# About this exercise:
Could you please return each line of the data that has the word "Hilfe"?

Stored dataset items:
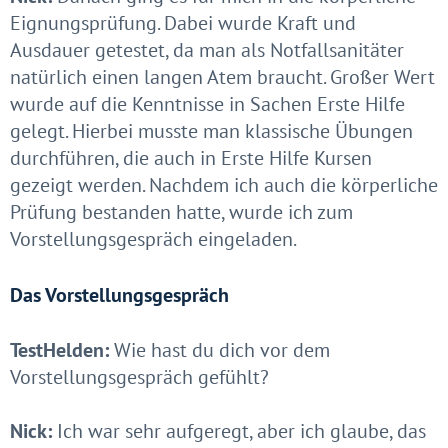
Eignungsprüfung. Dabei wurde Kraft und
Ausdauer getestet, da man als Notfallsanitäter
natürlich einen langen Atem braucht. Großer Wert
wurde auf die Kenntnisse in Sachen Erste Hilfe
gelegt. Hierbei musste man klassische Übungen
durchführen, die auch in Erste Hilfe Kursen
gezeigt werden. Nachdem ich auch die körperliche
Prüfung bestanden hatte, wurde ich zum
Vorstellungsgespräch eingeladen.
Das Vorstellungsgespräch
TestHelden:
Wie hast du dich vor dem
Vorstellungsgespräch gefühlt?
Nick:
Ich war sehr aufgeregt, aber ich glaube, das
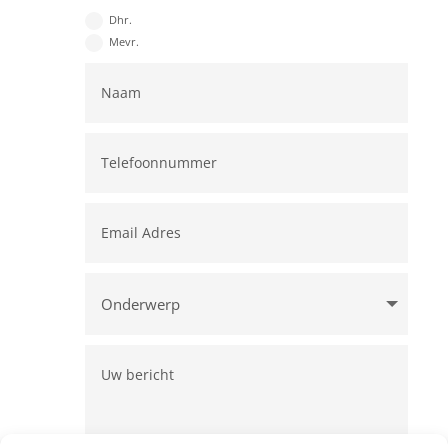
Dhr.
Mevr.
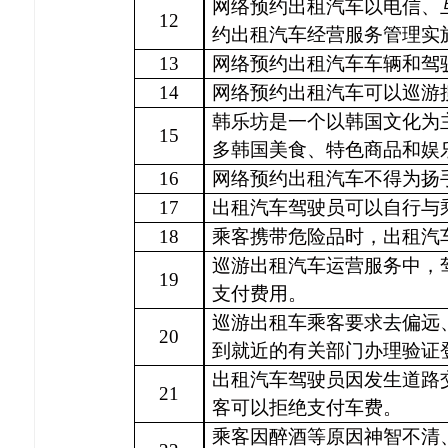
网络预约出租汽车以电信、
12
约出租汽车经营服务管理实
13
网络预约出租汽车车辆和驾
14
网络预约出租汽车可以巡游
韩乐坊是一个以韩国文化为
15
多韩国美食、特色商品和娱
16
网络预约出租汽车不得为扬
17
出租汽车驾驶员可以自行与
18
乘客携带危险品时，出租汽
巡游出租汽车运营服务中，
19
支付费用。
巡游出租车乘客要求去偏远
20
到就近的有关部门办理验证
出租汽车驾驶员因发生道路
21
客可以拒绝支付车费。
乘客因醉酒等原因神智不清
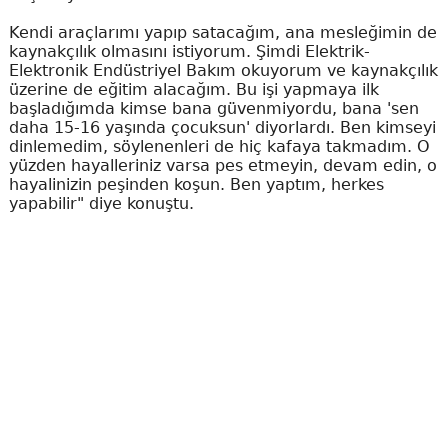
Kendi araçlarımı yapıp satacağım, ana mesleğimin de
kaynakçılık olmasını istiyorum. Şimdi Elektrik-
Elektronik Endüstriyel Bakım okuyorum ve kaynakçılık
üzerine de eğitim alacağım. Bu işi yapmaya ilk
başladığımda kimse bana güvenmiyordu, bana 'sen
daha 15-16 yaşında çocuksun' diyorlardı. Ben kimseyi
dinlemedim, söylenenleri de hiç kafaya takmadım. O
yüzden hayalleriniz varsa pes etmeyin, devam edin, o
hayalinizin peşinden koşun. Ben yaptım, herkes
yapabilir" diye konuştu.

# Solved problem:
wurde auf die Kenntnisse in Sachen Erste Hilfe
durchführen, die auch in Erste Hilfe Kursen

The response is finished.